With a view to giving them an opportunity to apply to intervene in the proceedings ORDER that the other persons named in paragraph 8 of the applicant’s affidavit be served with the amended application.


The persons named in paragraph 8:-


Anote Tong

Harry Tong

Tetaua Taitai

Taaneti Mamau

Nabuti Mwemwenikarawa

Patrick Tatireta

Timon R Aneri


No one applied.


On 8th October the Chief Registrar caused a radio announcement to be made and it was made several times:-


Dr Harry Tong as MP for South Tarawa, has applied to the High Court complaining of the method of voting used in the Maneaba ni Maungatabu during the election of Speaker, the method of voting used in the Maneaba ni Maungatabu during the selection of candidates for election as Te Beretitenti and the exclusion of himself and Dr Tetaua Taitai from a ballot during that selection.


Dr Tong seeks an order to stay the election of Te Beretitenti due to be held on Wednesday 17th October until this matter is disposed of.


The Hon the Chief Justice proposes to hear the application at nine thirty next Friday morning.


All persons who wish to intervene and be heard in the matter are to notify the Chief Registrar in writing no later than 4 o’clock next Wednesday afternoon, 10th October of their interest and are to be ready to present argument to the Court next Friday, 12th October.


No formal applications were received but the Chief Registrar did have three letters, two on behalf of Boutokan te Koaua Party in opposition to the application and one from eight persons in Banraeaba complaining that no member of the Opposition had been selected as a candidate for election as Beretitenti.


When the application had been mentioned on 8th October Ms Taoaba asked that I disqualify myself from hearing it even though that would mean postponing the election until after a judge could come from overseas.


[Ms Taoaba used the word "recuse". That is an Americanism I don’t much like. "Recuse" does not appear in the sense of disqualification in the eighth edition (1990) of the Concise Oxford. By the eleventh edition (2004) it had slunk into the language but "chiefly N. American and S. African"].


At the beginning of the hearing last Friday I asked Ms Taoaba if her instructions remained the same, that I should disqualify myself. Those still were her instructions.
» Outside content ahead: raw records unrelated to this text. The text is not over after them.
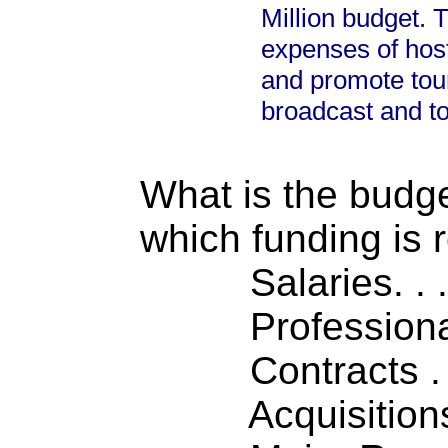
Million budget. 
expenses of host
and promote tou
broadcast and to
What is the budget
which funding is 
Salaries. . . .
Professiona
Contracts . . 
Acquisitions .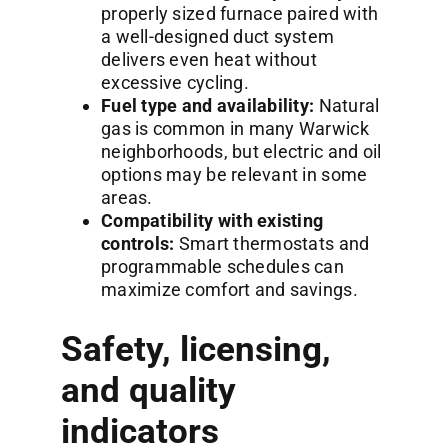
properly sized furnace paired with
a well-designed duct system
delivers even heat without
excessive cycling.
Fuel type and availability:
Natural
gas is common in many Warwick
neighborhoods, but electric and oil
options may be relevant in some
areas.
Compatibility with existing
controls:
Smart thermostats and
programmable schedules can
maximize comfort and savings.
Safety, licensing,
and quality
indicators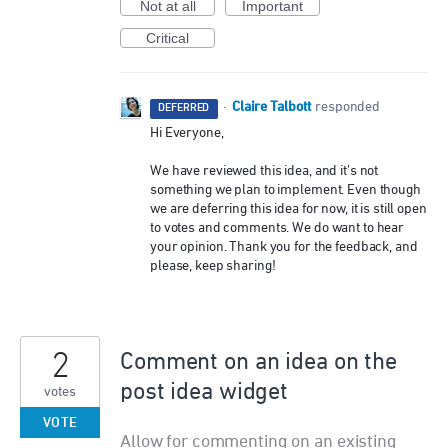
Not at all
Important
Critical
Claire Talbott
·
responded
DEFERRED
Hi Everyone,
We have reviewed this idea, and it’s not
something we plan to implement. Even though
we are deferring this idea for now, it is still open
to votes and comments. We do want to hear
your opinion. Thank you for the feedback, and
please, keep sharing!
2
Comment on an idea on the
post idea widget
votes
VOTE
Allow for commenting on an existing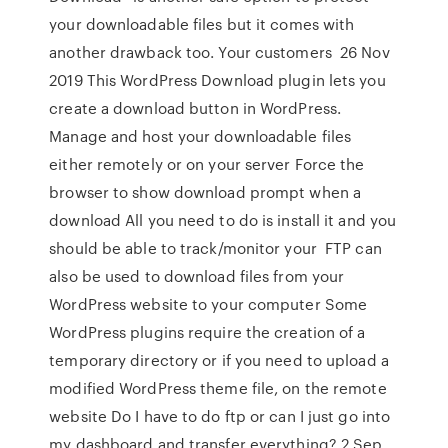
your downloadable files but it comes with
another drawback too. Your customers 26 Nov
2019 This WordPress Download plugin lets you
create a download button in WordPress.
Manage and host your downloadable files
either remotely or on your server Force the
browser to show download prompt when a
download All you need to do is install it and you
should be able to track/monitor your FTP can
also be used to download files from your
WordPress website to your computer Some
WordPress plugins require the creation of a
temporary directory or if you need to upload a
modified WordPress theme file, on the remote
website Do I have to do ftp or can I just go into
my dashboard and transfer everything? 2 Sep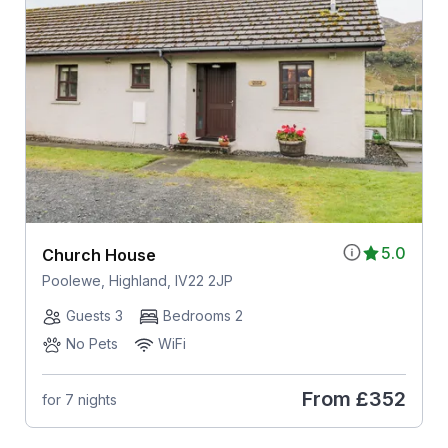
5.0
Church House
Poolewe, Highland, IV22 2JP
Guests 3
Bedrooms 2
No Pets
WiFi
From
£352
for 7 nights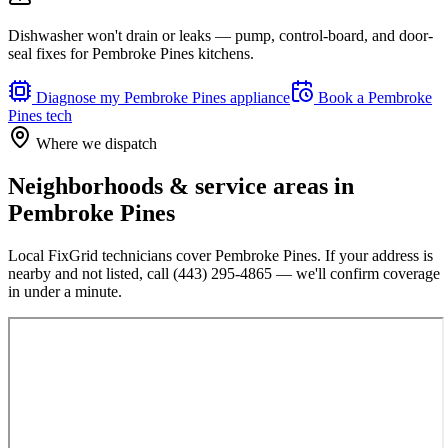
Dishwasher won't drain or leaks — pump, control-board, and door-
seal fixes for Pembroke Pines kitchens.
Diagnose my
Pembroke Pines
appliance
Book a
Pembroke
Pines
tech
Where we dispatch
Neighborhoods & service areas in
Pembroke Pines
Local FixGrid technicians cover
Pembroke Pines
. If your address is
nearby and not listed, call
(443) 295-4865
— we'll confirm coverage
in under a minute.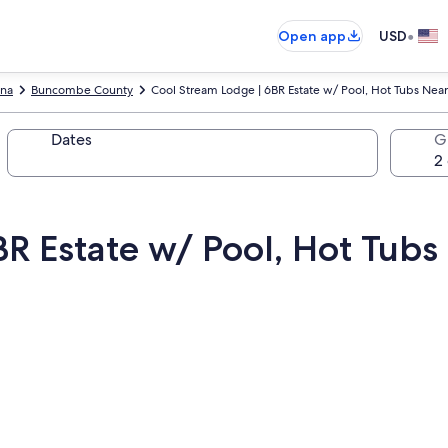
•
Open app
USD
ina
Buncombe County
Cool Stream Lodge | 6BR Estate w/ Pool, Hot Tubs Near
Dates
G
R Estate w/ Pool, Hot Tubs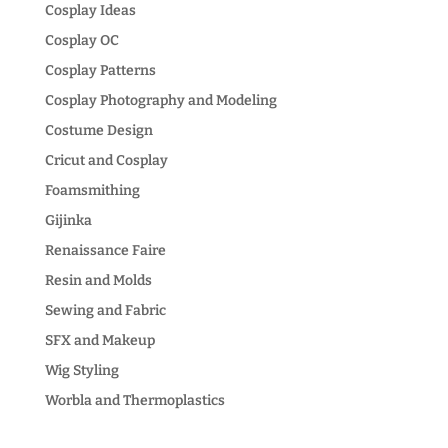
Cosplay Ideas
Cosplay OC
Cosplay Patterns
Cosplay Photography and Modeling
Costume Design
Cricut and Cosplay
Foamsmithing
Gijinka
Renaissance Faire
Resin and Molds
Sewing and Fabric
SFX and Makeup
Wig Styling
Worbla and Thermoplastics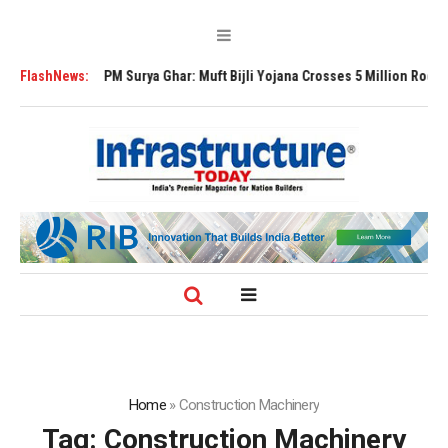
a Ghar: Muft Bijli Yojana Crosses 5 Million Rooftop Solar Installations
FlashNews:
Home
»
Construction Machinery
Tag:
Construction Machinery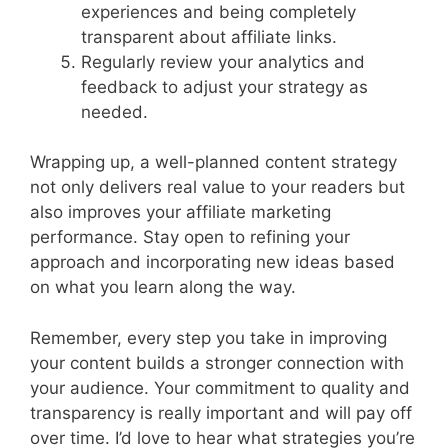
experiences and being completely
transparent about affiliate links.
Regularly review your analytics and
feedback to adjust your strategy as
needed.
Wrapping up, a well-planned content strategy
not only delivers real value to your readers but
also improves your affiliate marketing
performance. Stay open to refining your
approach and incorporating new ideas based
on what you learn along the way.
Remember, every step you take in improving
your content builds a stronger connection with
your audience. Your commitment to quality and
transparency is really important and will pay off
over time. I’d love to hear what strategies you’re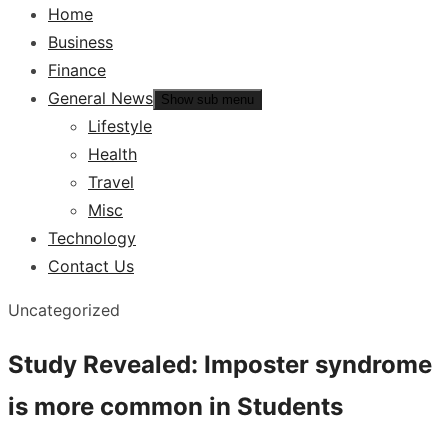
Home
Business
Finance
General News
Show sub menu
Lifestyle
Health
Travel
Misc
Technology
Contact Us
Uncategorized
Study Revealed: Imposter syndrome
is more common in Students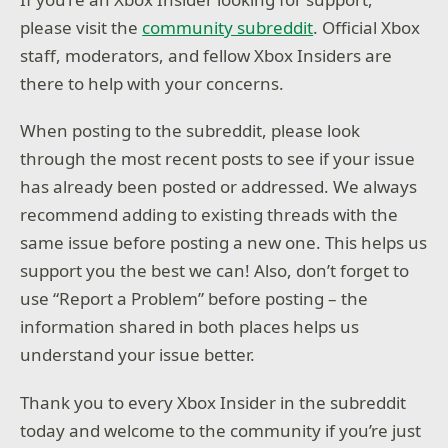
please visit the
community subreddit
. Official Xbox
staff, moderators, and fellow Xbox Insiders are
there to help with your concerns.
When posting to the subreddit, please look
through the most recent posts to see if your issue
has already been posted or addressed. We always
recommend adding to existing threads with the
same issue before posting a new one. This helps us
support you the best we can! Also, don’t forget to
use “Report a Problem” before posting – the
information shared in both places helps us
understand your issue better.
Thank you to every Xbox Insider in the subreddit
today and welcome to the community if you’re just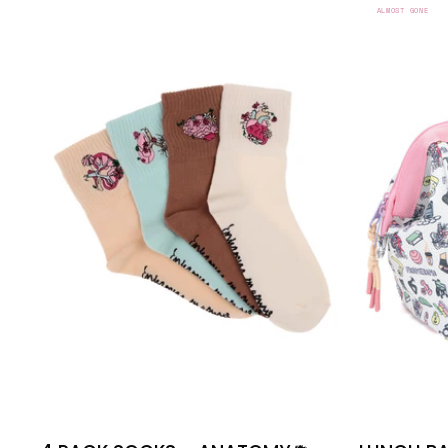
PACK
ALMOST GONE
SOCKS
-
ANATOMY
🫀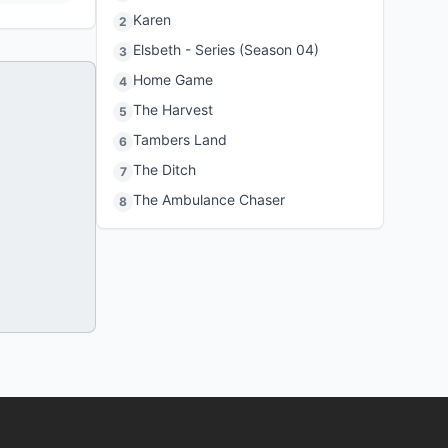
Karen
2
Elsbeth - Series (Season 04)
3
Home Game
4
The Harvest
5
Tambers Land
6
The Ditch
7
The Ambulance Chaser
8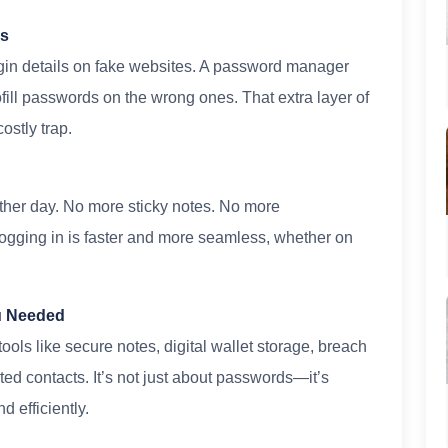
ks
ogin details on fake websites. A password manager
ill passwords on the wrong ones. That extra layer of
ostly trap.
ther day. No more sticky notes. No more
gging in is faster and more seamless, whether on
u Needed
ols like secure notes, digital wallet storage, breach
ed contacts. It’s not just about passwords—it’s
d efficiently.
Contrary to Mr Tekanene’s instructions on 8th October that his client, the Speaker, did not ask me to disqualify myself, last Friday the Solicitor General had the same instructions as Ms Taoaba: that I should disqualify myself based on the risk of perceived bias. If I were to hear the application there would be the appearance of bias: I would be seen as judge in my own cause.
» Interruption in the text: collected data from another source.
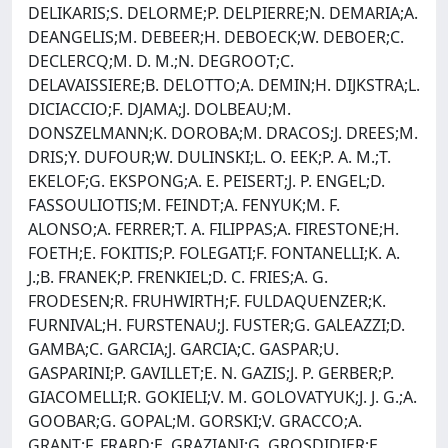
DELIKARIS;S. DELORME;P. DELPIERRE;N. DEMARIA;A.
DEANGELIS;M. DEBEER;H. DEBOECK;W. DEBOER;C.
DECLERCQ;M. D. M.;N. DEGROOT;C.
DELAVAISSIERE;B. DELOTTO;A. DEMIN;H. DIJKSTRA;L.
DICIACCIO;F. DJAMA;J. DOLBEAU;M.
DONSZELMANN;K. DOROBA;M. DRACOS;J. DREES;M.
DRIS;Y. DUFOUR;W. DULINSKI;L. O. EEK;P. A. M.;T.
EKELOF;G. EKSPONG;A. E. PEISERT;J. P. ENGEL;D.
FASSOULIOTIS;M. FEINDT;A. FENYUK;M. F.
ALONSO;A. FERRER;T. A. FILIPPAS;A. FIRESTONE;H.
FOETH;E. FOKITIS;P. FOLEGATI;F. FONTANELLI;K. A.
J.;B. FRANEK;P. FRENKIEL;D. C. FRIES;A. G.
FRODESEN;R. FRUHWIRTH;F. FULDAQUENZER;K.
FURNIVAL;H. FURSTENAU;J. FUSTER;G. GALEAZZI;D.
GAMBA;C. GARCIA;J. GARCIA;C. GASPAR;U.
GASPARINI;P. GAVILLET;E. N. GAZIS;J. P. GERBER;P.
GIACOMELLI;R. GOKIELI;V. M. GOLOVATYUK;J. J. G.;A.
GOOBAR;G. GOPAL;M. GORSKI;V. GRACCO;A.
GRANT;F. FRARD;E. GRAZIANI;G. GROSDIDIER;E.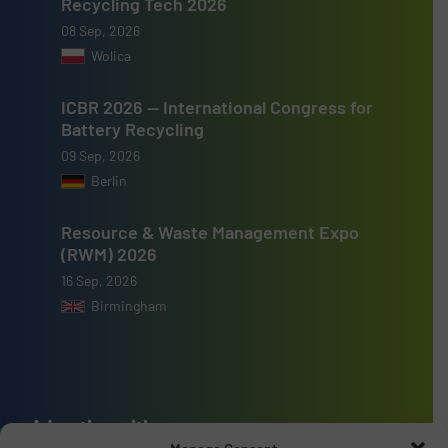
Recycling Tech 2026
08 Sep, 2026
Wolica
ICBR 2026 — International Congress for
Battery Recycling
09 Sep, 2026
Berlin
Resource & Waste Management Expo
(RWM) 2026
16 Sep, 2026
Birmingham
Advertise with us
Both parties having made the same request I disqualified myself.


Not from the whole application: only from that part concerning the election of the Speaker. I had no part in the selection of the candidates. There is no reason why I should be disqualified from hearing that.


The Solicitor General submitted that there really are two separate applications included in the same proceeding – first, the complaint about the election of the Speaker and the second, quite separate, the complaint about the selection of candidates for election as Te Beretitenti. The applications could and should be heard separately. Mr Lambourne further submitted that whatever the decision on the first application it would not affect the decision already made on the second: the second application could be decided before the first. Whatever the decision on the first application Taomati Iuta was Speaker when he presided over the selection of candidates. Even if it were to be found that his election had been invalid, what he had done when acting as Speaker would stand. The Solicitor General based his argument on the analogy of an MP who had sat and voted in Parliament but was later made to vacate his seat for some impropriety: Parliament would not revise the votes in which the MP had taken part: they would stand.
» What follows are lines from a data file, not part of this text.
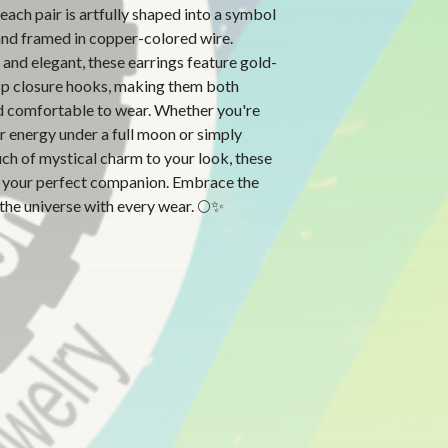
 each pair is artfully shaped into a symbol
and framed in copper-colored wire.
and elegant, these earrings feature gold-
sp closure hooks, making them both
d comfortable to wear. Whether you're
r energy under a full moon or simply
ch of mystical charm to your look, these
e your perfect companion. Embrace the
the universe with every wear. 🌕✨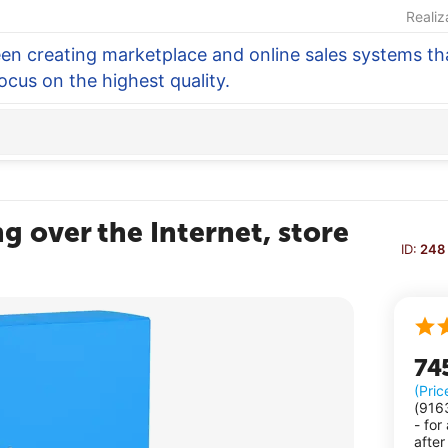
Realiz
en creating marketplace and online sales systems tha
focus on the highest quality.
g over the Internet, store
ID:
248
74
(Pric
(
916
- for
after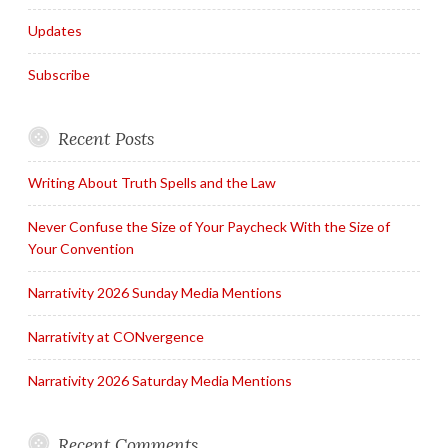
Updates
Subscribe
Recent Posts
Writing About Truth Spells and the Law
Never Confuse the Size of Your Paycheck With the Size of
Your Convention
Narrativity 2026 Sunday Media Mentions
Narrativity at CONvergence
Narrativity 2026 Saturday Media Mentions
Recent Comments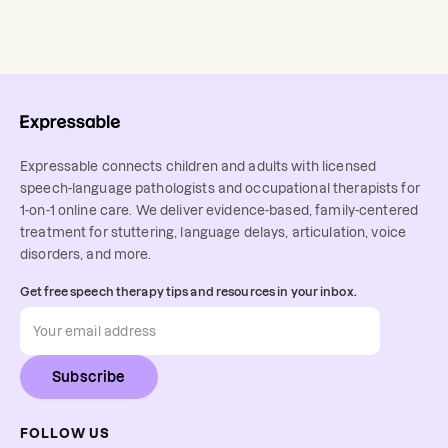
Expressable connects children and adults with licensed
speech-language pathologists and occupational therapists for
1-on-1 online care. We deliver evidence-based, family-centered
treatment for stuttering, language delays, articulation, voice
disorders, and more.
Get free speech therapy tips and resources in your inbox.
Subscribe
FOLLOW US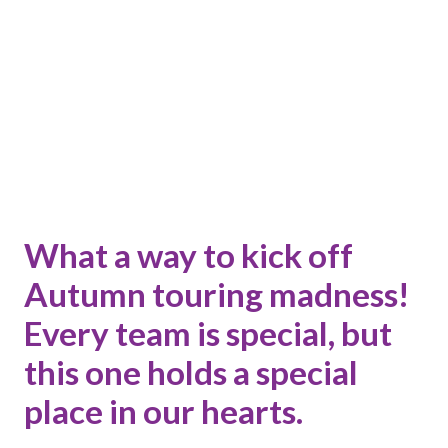
What a way to kick off
Autumn touring madness!
Every team is special, but
this one holds a special
place in our hearts.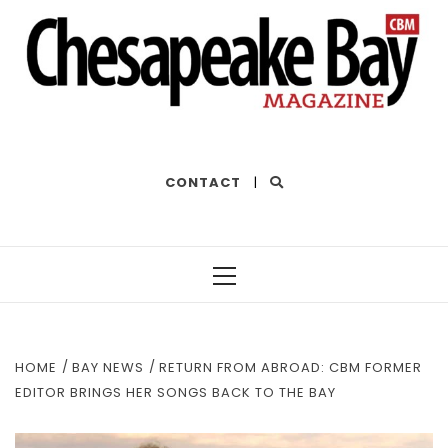
THE BEST OF THE BAY
CONTACT
|
Primary
Menu
HOME
BAY NEWS
RETURN FROM ABROAD: CBM FORMER
EDITOR BRINGS HER SONGS BACK TO THE BAY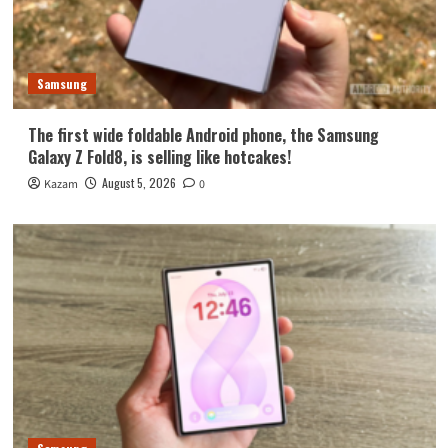
Samsung
The first wide foldable Android phone, the Samsung
Galaxy Z Fold8, is selling like hotcakes!
August 5, 2026
Kazam
0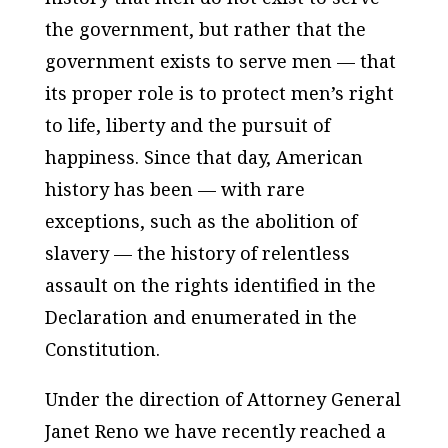
the government, but rather that the
government exists to serve men — that
its proper role is to protect men’s right
to life, liberty and the pursuit of
happiness. Since that day, American
history has been — with rare
exceptions, such as the abolition of
slavery — the history of relentless
assault on the rights identified in the
Declaration and enumerated in the
Constitution.
Under the direction of Attorney General
Janet Reno we have recently reached a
I accepted the Solicitor General’s submission and disqualified myself from hearing the application insofar as it concerns the election of the Speaker. The Solicitor General assured the Court that the Government will provide funds – the Judiciary has none – to bring a judge from overseas to hear it as soon as possible.


I say no more about that first part of the application.


As to the second the Solicitor General submitted that the application was misconceived. The relevant part of section 32 of the Constitution:-


(2) The Maneaba shall after the election of the Speaker nominate, from among members of the Maneaba, not less than three nor more than four candidates for election as Beretitenti, and no other person may be a candidate.

Section 38 of the Constitution:-


(1) The Chief Justice shall have superintendence over elections to the office of Beretitenti, which elections shall be conducted by the Electoral Commission.

(2) Any question which may arise as to whether –

shall be referred to and determined by the Chief Justice whose decision shall not be questioned in any court.


The Solicitor General argued that in Section 38(2) the Chief Justice is not sitting as a judge of the High Court but is given the administrative task personally of deciding the matter: whatever decision he or she makes is final. The words "whose decision shall not be questioned in any court" are direct, unambiguous.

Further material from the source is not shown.